Le sommet des Brics+ (Brésil, Russie, Inde, Chine, Afrique du Sud, auxquels se sont ajoutés en 2024 l’Égypte, les Émirats arabes unis, l’Éthiopie et l’Iran) a réuni 34 pays fin octobre à Kazan, en Russie. L’occasion pour Poutine de mettre en scène l’échec des tentatives américaines de l’isoler sur la scène internationale.
Bloc contre bloc ?
Si le sommet de Kazan est incontestablement un succès d’image pour Poutine, il est loin d’avoir cimenté un bloc de soutien à l’invasion russe de l’Ukraine ou à l’Iran agressé par Israël. La Turquie, représentée par le président Erdoğan en personne, est membre de l’Otan. L’Arabie saoudite, dont l’adhésion aux Brics+ a été ratifiée l’an dernier, est loin d’être un opposant au système de domination des États-Unis au Moyen-Orient. L’Égypte aussi a fait acte de candidature, un allié sûr de l’impérialisme américain, qui maintient la frontière de Gaza hermétiquement close pendant le génocide. Modi, qui représentait l’Inde à Kazan, est lui-même un allié indéfectible de Netanyahou.
Ce n’est certainement pas un positionnement commun dans les deux conflits les plus chauds qui soude ce regroupement en formation, mais des intérêts sonnants et trébuchants à faire valoir face à la domination américaine.
Une alliance de puissances impérialistes et régionales émergentes pour réclamer une plus grosse part du gâteau
Les discussions ont essentiellement porté sur la question de la monnaie avec un objectif commun, celui de trouver des voies pour contourner les sanctions économiques que les États-Unis ont infligées à l’Iran et, de façon décuplée, à la Russie. Ces deux pays partagent ce même intérêt avec leurs partenaires commerciaux et ceux qui aspirent à le devenir, les pays producteurs d’hydrocarbures ainsi que tous ceux qui savent qu’ils pourraient être bientôt visés par des mesures de rétorsion similaires.
Les Brics+ regroupent aujourd’hui 45 % de la population de la planète et représentent plus du quart de la valeur nominale des richesses produites dans le monde. La Chine à elle seule pèse 65 % du PIB des Brics+.
Si tout le monde voit bien en quoi la Russie de Poutine peut tirer profit du sommet de Kazan, c’est bien Pékin qui est à la manœuvre dans la concurrence qui l’oppose aux États-Unis. Avec la crise du Covid et les guerres en Ukraine et au Moyen-Orient, la mondialisation s’est un peu fissurée. Pour l’instant en tout cas, la Chine en est à s’entourer pour tenter de forcer les États-Unis à amender un système monétaire incontournable et exclusivement à leur avantage – preuve que Washington reste incontestablement l’impérialisme qui dicte son agenda au reste du monde.

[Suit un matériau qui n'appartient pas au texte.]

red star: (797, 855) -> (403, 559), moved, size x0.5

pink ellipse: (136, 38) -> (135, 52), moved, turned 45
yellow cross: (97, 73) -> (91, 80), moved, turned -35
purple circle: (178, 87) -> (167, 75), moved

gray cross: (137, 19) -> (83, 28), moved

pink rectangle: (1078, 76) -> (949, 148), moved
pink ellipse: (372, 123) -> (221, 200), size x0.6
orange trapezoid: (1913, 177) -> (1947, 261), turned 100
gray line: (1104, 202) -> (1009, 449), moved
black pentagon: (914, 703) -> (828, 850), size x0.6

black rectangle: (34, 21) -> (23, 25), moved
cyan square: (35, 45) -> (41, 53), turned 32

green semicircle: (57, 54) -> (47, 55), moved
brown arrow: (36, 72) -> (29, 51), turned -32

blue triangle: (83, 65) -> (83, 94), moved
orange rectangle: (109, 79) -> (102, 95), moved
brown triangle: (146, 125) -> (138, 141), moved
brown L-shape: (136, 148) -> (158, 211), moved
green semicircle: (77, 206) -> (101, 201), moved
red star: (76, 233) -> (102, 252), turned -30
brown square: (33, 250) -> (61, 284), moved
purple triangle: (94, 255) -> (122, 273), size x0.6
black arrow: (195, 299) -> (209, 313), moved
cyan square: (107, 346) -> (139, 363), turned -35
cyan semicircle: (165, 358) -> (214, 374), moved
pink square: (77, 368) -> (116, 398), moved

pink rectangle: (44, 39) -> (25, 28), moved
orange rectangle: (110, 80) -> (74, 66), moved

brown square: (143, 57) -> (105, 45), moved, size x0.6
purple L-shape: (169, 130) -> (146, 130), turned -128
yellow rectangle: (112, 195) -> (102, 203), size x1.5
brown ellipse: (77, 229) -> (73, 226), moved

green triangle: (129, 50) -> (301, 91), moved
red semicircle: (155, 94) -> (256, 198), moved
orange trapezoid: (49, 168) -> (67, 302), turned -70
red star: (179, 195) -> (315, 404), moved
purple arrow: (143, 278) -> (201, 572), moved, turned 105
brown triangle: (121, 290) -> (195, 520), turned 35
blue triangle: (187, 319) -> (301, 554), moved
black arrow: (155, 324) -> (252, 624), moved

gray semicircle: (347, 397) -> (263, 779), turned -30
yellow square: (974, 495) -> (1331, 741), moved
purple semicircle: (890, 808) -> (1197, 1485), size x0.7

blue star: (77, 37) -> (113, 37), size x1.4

Toujours est-il que Le Monde diplomatique du 24 octobre souligne que, dans le communiqué issu du sommet, « le mot “inégalité” n’apparaît pas. En revanche, “marché de capitaux” figure vingt-six fois et le terme “investissement” quatre-vingt-neuf ».
Nulle trace de la moindre perspective pour affaiblir la domination du capitalisme ou soulager les peuples, mais plutôt la fondation d’un nouveau « repaire de brigands », comme Lénine qualifiait la Société des Nations, ancêtre de l’ONU.